Task goal :: Images appear in the records below; leave them out and repeat everything else exactly.

-- Opening Marker --

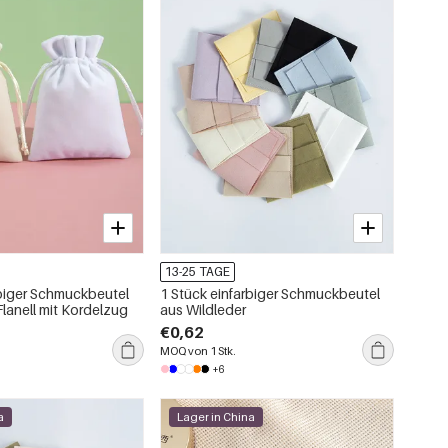
13-25 TAGE
rbiger Schmuckbeutel
1 Stück einfarbiger Schmuckbeutel
lanell mit Kordelzug
aus Wildleder
€0,62
MOQ von 1 Stk.
+6
a
Lager in China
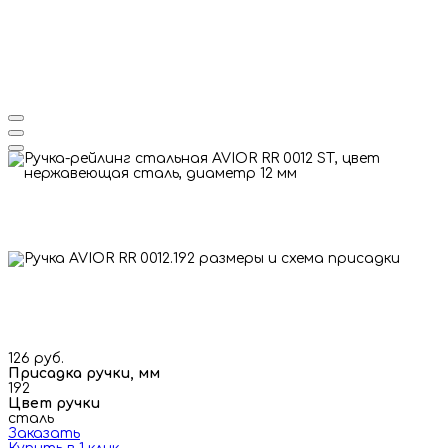
126 руб.
Присадка ручки, мм
192
Цвет ручки
сталь
Заказать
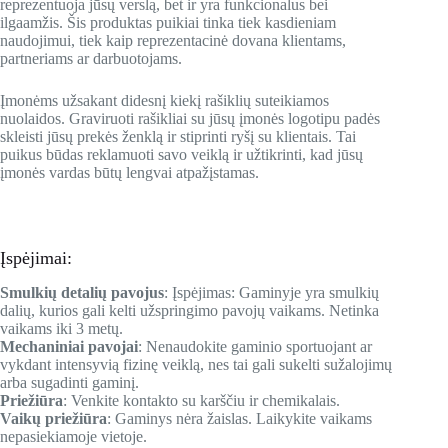
reprezentuoja jūsų verslą, bet ir yra funkcionalus bei
ilgaamžis. Šis produktas puikiai tinka tiek kasdieniam
naudojimui, tiek kaip reprezentacinė dovana klientams,
partneriams ar darbuotojams.
Įmonėms užsakant didesnį kiekį rašiklių suteikiamos
nuolaidos. Graviruoti rašikliai su jūsų įmonės logotipu padės
skleisti jūsų prekės ženklą ir stiprinti ryšį su klientais. Tai
puikus būdas reklamuoti savo veiklą ir užtikrinti, kad jūsų
įmonės vardas būtų lengvai atpažįstamas.
Įspėjimai:
Smulkių detalių pavojus
: Įspėjimas: Gaminyje yra smulkių
dalių, kurios gali kelti užspringimo pavojų vaikams. Netinka
vaikams iki 3 metų.
Mechaniniai pavojai
: Nenaudokite gaminio sportuojant ar
vykdant intensyvią fizinę veiklą, nes tai gali sukelti sužalojimų
arba sugadinti gaminį.
Priežiūra
: Venkite kontakto su karščiu ir chemikalais.
Vaikų priežiūra
: Gaminys nėra žaislas. Laikykite vaikams
nepasiekiamoje vietoje.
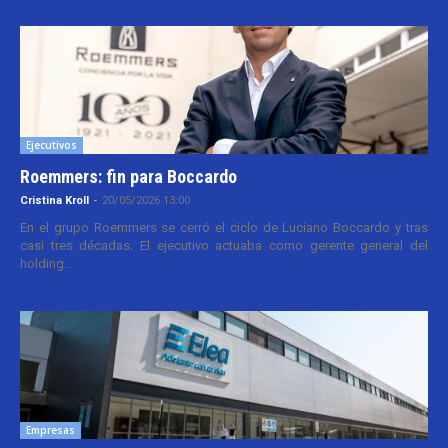
Ejecutivos
Roemmers: fin para Boccardo
Cristina Kroll
-
20/05/2026 13:00
En el grupo Roemmers se cerró el ciclo de Luciano Boccardo y tras
casi tres décadas. El ejecutivo actuaba como gerente general del
holding...
Empresas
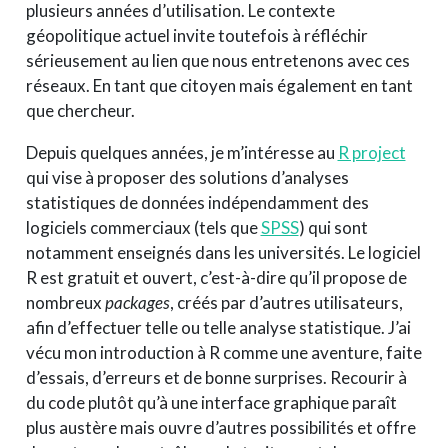
plusieurs années d’utilisation. Le contexte
géopolitique actuel invite toutefois à réfléchir
sérieusement au lien que nous entretenons avec ces
réseaux. En tant que citoyen mais également en tant
que chercheur.
Depuis quelques années, je m’intéresse au
R project
qui vise à proposer des solutions d’analyses
statistiques de données indépendamment des
logiciels commerciaux (tels que
SPSS
) qui sont
notamment enseignés dans les universités. Le logiciel
R est gratuit et ouvert, c’est-à-dire qu’il propose de
nombreux
packages
, créés par d’autres utilisateurs,
afin d’effectuer telle ou telle analyse statistique. J’ai
vécu mon introduction à R comme une aventure, faite
d’essais, d’erreurs et de bonne surprises. Recourir à
du code plutôt qu’à une interface graphique paraît
plus austère mais ouvre d’autres possibilités et offre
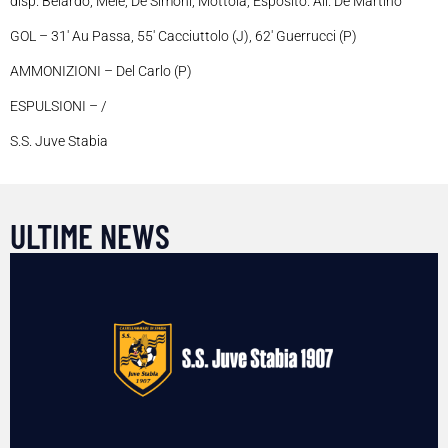
disp. Belardo, Mele, De Simoni, Mottola, Esposito. All. De Martino
GOL – 31′ Au Passa, 55′ Cacciuttolo (J), 62′ Guerrucci (P)
AMMONIZIONI – Del Carlo (P)
ESPULSIONI – /
S.S. Juve Stabia
ULTIME NEWS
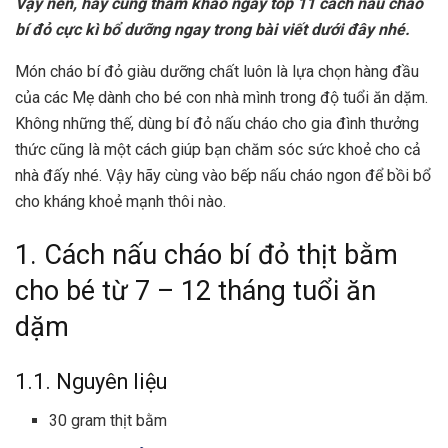
Vậy nên, hãy cùng tham khảo ngay top 11 cách nấu cháo
bí đỏ cực kì bổ dưỡng ngay trong bài viết dưới đây nhé.
Món cháo bí đỏ giàu dưỡng chất luôn là lựa chọn hàng đầu
của các Mẹ dành cho bé con nhà mình trong độ tuổi ăn dặm.
Không những thế, dùng bí đỏ nấu cháo cho gia đình thưởng
thức cũng là một cách giúp bạn chăm sóc sức khoẻ cho cả
nhà đấy nhé. Vậy hãy cùng vào bếp nấu cháo ngon để bồi bổ
cho kháng khoẻ mạnh thôi nào.
1. Cách nấu cháo bí đỏ thịt bằm
cho bé từ 7 – 12 tháng tuổi ăn
dặm
1.1. Nguyên liệu
30 gram thịt bằm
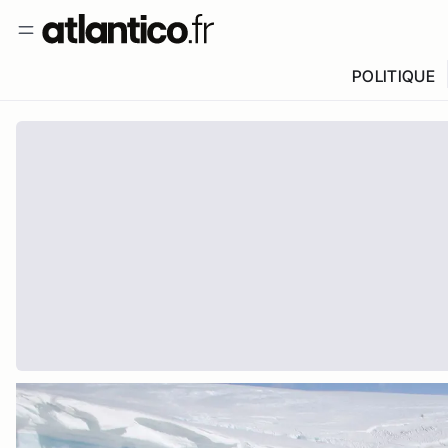
POLITIQUE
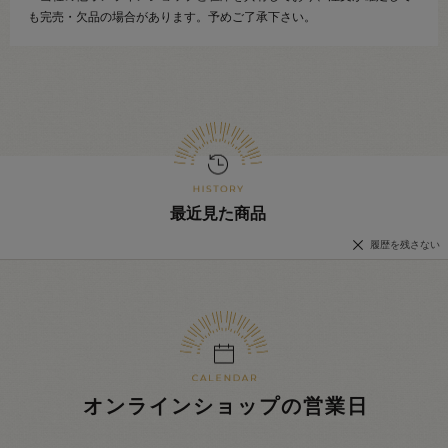
も完売・欠品の場合があります。予めご了承下さい。
最近見た商品
履歴を残さない
オンラインショップの営業日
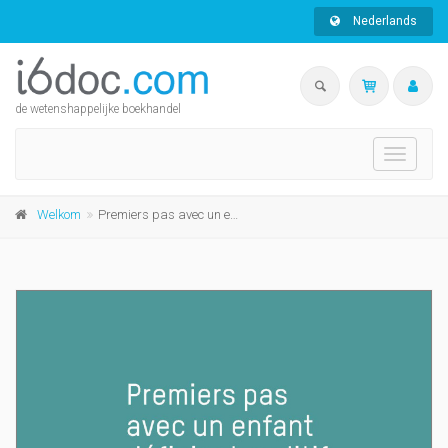
Nederlands
de wetenshappelijke boekhandel
Toggle
navigati
Welkom
Premiers pas avec un enfant déficient auditif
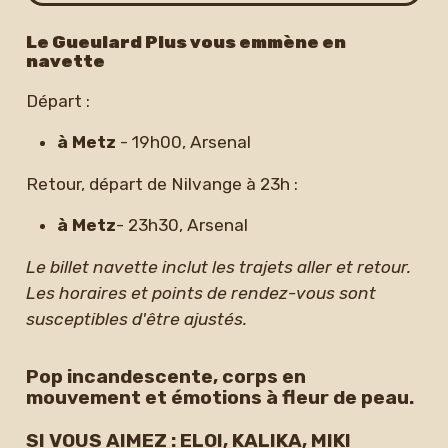
Le Gueulard Plus vous emmène en
navette
Départ :
à Metz
- 19h00, Arsenal
Retour, départ de Nilvange à 23h :
à Metz
- 23h30, Arsenal
Le billet navette inclut les trajets aller et retour.
Les horaires et points de rendez-vous sont
susceptibles d'être ajustés.
Pop incandescente, corps en
mouvement et émotions à fleur de peau.
SI VOUS AIMEZ : ELOI, KALIKA, MIKI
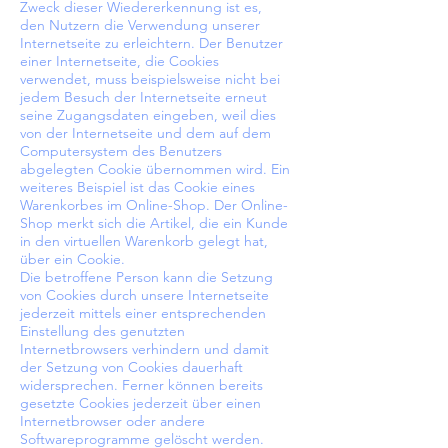
Zweck dieser Wiedererkennung ist es,
den Nutzern die Verwendung unserer
Internetseite zu erleichtern. Der Benutzer
einer Internetseite, die Cookies
verwendet, muss beispielsweise nicht bei
jedem Besuch der Internetseite erneut
seine Zugangsdaten eingeben, weil dies
von der Internetseite und dem auf dem
Computersystem des Benutzers
abgelegten Cookie übernommen wird. Ein
weiteres Beispiel ist das Cookie eines
Warenkorbes im Online-Shop. Der Online-
Shop merkt sich die Artikel, die ein Kunde
in den virtuellen Warenkorb gelegt hat,
über ein Cookie.
Die betroffene Person kann die Setzung
von Cookies durch unsere Internetseite
jederzeit mittels einer entsprechenden
Einstellung des genutzten
Internetbrowsers verhindern und damit
der Setzung von Cookies dauerhaft
widersprechen. Ferner können bereits
gesetzte Cookies jederzeit über einen
Internetbrowser oder andere
Softwareprogramme gelöscht werden.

-- Closing Marker --

Exercise output ::
13-25 TAGE
rbiger Schmuckbeutel
1 Stück einfarbiger Schmuckbeutel
lanell mit Kordelzug
aus Wildleder
€0,62
MOQ von 1 Stk.
+6
a
Lager in China
126 руб.
Присадка ручки, мм
192
Цвет ручки
сталь
Заказать
reprezentuoja jūsų verslą, bet ir yra funkcionalus bei
ilgaamžis. Šis produktas puikiai tinka tiek kasdieniam
naudojimui, tiek kaip reprezentacinė dovana klientams,
partneriams ar darbuotojams.
Įmonėms užsakant didesnį kiekį rašiklių suteikiamos
nuolaidos. Graviruoti rašikliai su jūsų įmonės logotipu padės
skleisti jūsų prekės ženklą ir stiprinti ryšį su klientais. Tai
puikus būdas reklamuoti savo veiklą ir užtikrinti, kad jūsų
įmonės vardas būtų lengvai atpažįstamas.
Įspėjimai:
Smulkių detalių pavojus
: Įspėjimas: Gaminyje yra smulkių
dalių, kurios gali kelti užspringimo pavojų vaikams. Netinka
vaikams iki 3 metų.
Mechaniniai pavojai
: Nenaudokite gaminio sportuojant ar
vykdant intensyvią fizinę veiklą, nes tai gali sukelti sužalojimų
arba sugadinti gaminį.
Priežiūra
: Venkite kontakto su karščiu ir chemikalais.
Vaikų priežiūra
: Gaminys nėra žaislas. Laikykite vaikams
nepasiekiamoje vietoje.
Ejecutivos
Roemmers: fin para Boccardo
Cristina Kroll
-
20/05/2026 13:00
En el grupo Roemmers se cerró el ciclo de Luciano Boccardo y tras
casi tres décadas. El ejecutivo actuaba como gerente general del
holding...
Empresas
plusieurs années d’utilisation. Le contexte
géopolitique actuel invite toutefois à réfléchir
sérieusement au lien que nous entretenons avec ces
réseaux. En tant que citoyen mais également en tant
que chercheur.
Depuis quelques années, je m’intéresse au
R project
qui vise à proposer des solutions d’analyses
statistiques de données indépendamment des
logiciels commerciaux (tels que
SPSS
) qui sont
notamment enseignés dans les universités. Le logiciel
R est gratuit et ouvert, c’est-à-dire qu’il propose de
nombreux
packages
, créés par d’autres utilisateurs,
afin d’effectuer telle ou telle analyse statistique. J’ai
vécu mon introduction à R comme une aventure, faite
d’essais, d’erreurs et de bonne surprises. Recourir à
du code plutôt qu’à une interface graphique paraît
plus austère mais ouvre d’autres possibilités et offre
disp. Belardo, Mele, De Simoni, Mottola, Esposito. All. De Martino
GOL – 31′ Au Passa, 55′ Cacciuttolo (J), 62′ Guerrucci (P)
AMMONIZIONI – Del Carlo (P)
ESPULSIONI – /
S.S. Juve Stabia
ULTIME NEWS
Vậy nên, hãy cùng tham khảo ngay top 11 cách nấu cháo
bí đỏ cực kì bổ dưỡng ngay trong bài viết dưới đây nhé.
Món cháo bí đỏ giàu dưỡng chất luôn là lựa chọn hàng đầu
của các Mẹ dành cho bé con nhà mình trong độ tuổi ăn dặm.
Không những thế, dùng bí đỏ nấu cháo cho gia đình thưởng
thức cũng là một cách giúp bạn chăm sóc sức khoẻ cho cả
nhà đấy nhé. Vậy hãy cùng vào bếp nấu cháo ngon để bồi bổ
cho kháng khoẻ mạnh thôi nào.
1. Cách nấu cháo bí đỏ thịt bằm
cho bé từ 7 – 12 tháng tuổi ăn
dặm
1.1. Nguyên liệu
30 gram thịt bằm
POLITIQUE
も完売・欠品の場合があります。予めご了承下さい。
最近見た商品
履歴を残さない
オンラインショップの営業日
Nederlands
de wetenshappelijke boekhandel
Toggle
navigati
Welkom
Premiers pas avec un enfant déficient auditif
Le Gueulard Plus vous emmène en
navette
Départ :
à Metz
- 19h00, Arsenal
Retour, départ de Nilvange à 23h :
à Metz
- 23h30, Arsenal
Le billet navette inclut les trajets aller et retour.
Les horaires et points de rendez-vous sont
susceptibles d'être ajustés.
Pop incandescente, corps en
mouvement et émotions à fleur de peau.
SI VOUS AIMEZ : ELOI, KALIKA, MIKI
Zweck dieser Wiedererkennung ist es,
den Nutzern die Verwendung unserer
Internetseite zu erleichtern. Der Benutzer
einer Internetseite, die Cookies
verwendet, muss beispielsweise nicht bei
jedem Besuch der Internetseite erneut
seine Zugangsdaten eingeben, weil dies
von der Internetseite und dem auf dem
Computersystem des Benutzers
abgelegten Cookie übernommen wird. Ein
weiteres Beispiel ist das Cookie eines
Warenkorbes im Online-Shop. Der Online-
Shop merkt sich die Artikel, die ein Kunde
in den virtuellen Warenkorb gelegt hat,
über ein Cookie.
Die betroffene Person kann die Setzung
von Cookies durch unsere Internetseite
jederzeit mittels einer entsprechenden
Einstellung des genutzten
Internetbrowsers verhindern und damit
der Setzung von Cookies dauerhaft
widersprechen. Ferner können bereits
gesetzte Cookies jederzeit über einen
Internetbrowser oder andere
Softwareprogramme gelöscht werden.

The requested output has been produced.